Safar-E-Daroon
Gordon Grdina’s The Marrow
Songlines SGL2410-2 (songlines.com/release/safar-e-daroon)
Gordon Grdina draws on two distinct musical cultures, contemporary jazz and traditional Middle Eastern music; chooses musical partners from two different cities, Vancouver and New York; and realizes his musical visions on two distinct instruments, the electric guitar and the oud, a short-necked, fretless Middle Eastern lute. Among Grdina’s various ensembles, The Marrow is the one most strongly marked by Arabic and Persian sources; the musicians are Vancouverites (violinist Josh Zubot and percussionist Hamin Honari) and New Yorkers (bassist Mark Helias and cellist Hank Roberts); further, Grdina plays only oud in this band, making it a group of fretless strings and percussion with strong ties to the tonal inflections and compound rhythms of music that have stretched from the Eastern Mediterranean to India and Spain.
Safar-e-Daroon (inner journey) isn’t pure Eastern music (the journey East likely led for some by John Coltrane), and Western harmonic nuances supplement the focused modal intensity, but there’s a consistent emotional and spiritual dimension.
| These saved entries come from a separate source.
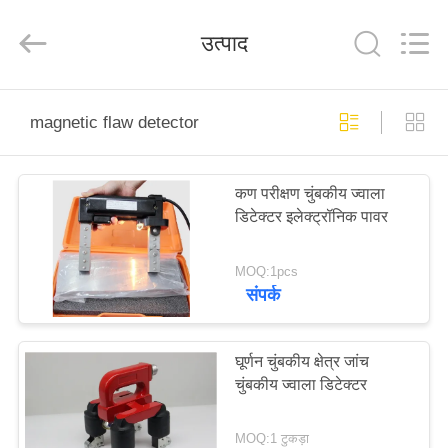
2026
HUATEC
GROUP
उत्पाद
CORPORATION.
All
Rights
Reserved.
घर
magnetic flaw detector
उत्पादों
कण परीक्षण चुंबकीय ज्वाला
डिटेक्टर इलेक्ट्रॉनिक पावर
हमारे
बारे
MOQ:1pcs
संपर्क
में
कारखाना
घूर्णन चुंबकीय क्षेत्र जांच
चुंबकीय ज्वाला डिटेक्टर
भ्रमण
MOQ:1 टुकड़ा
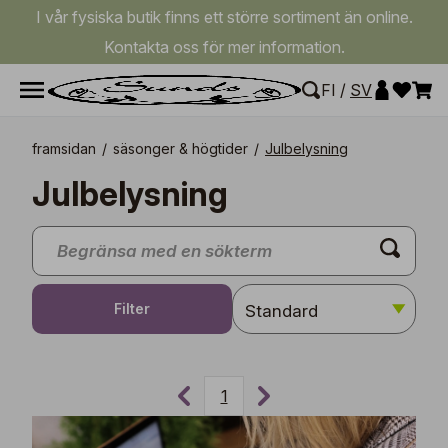
I vår fysiska butik finns ett större sortiment än online.
Kontakta oss för mer information.
FI
/
SV
framsidan
/
säsonger & högtider
/
Julbelysning
Julbelysning
Filter
1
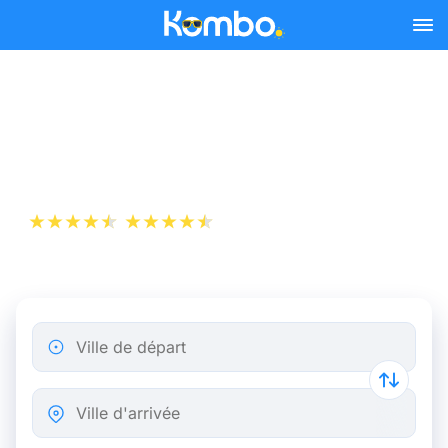
Skip to main content
Billet d’Avion de Lyon à
Madrid
+1 000 000 téléchargements
App Store
Play Store
Ville de départ
Ville d'arrivée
Mini-con, a brooding Grdina theme launched by Helias, has a soaring improvisation by Zubot, while Roberts, one of jazz cello’s finest representatives, articulates the keening wail at the heart of Shamshir. Illumination is marked by the dense and subtle counterpoint of picked, bowed and plucked strings.
The concluding Gabriel James, named for Grdina’s son and inspired by a moment when the two played together, has the composer strumming a harmonic pattern under the sustained strings’ melodies. It suggests the wide-open spaces of the North American West.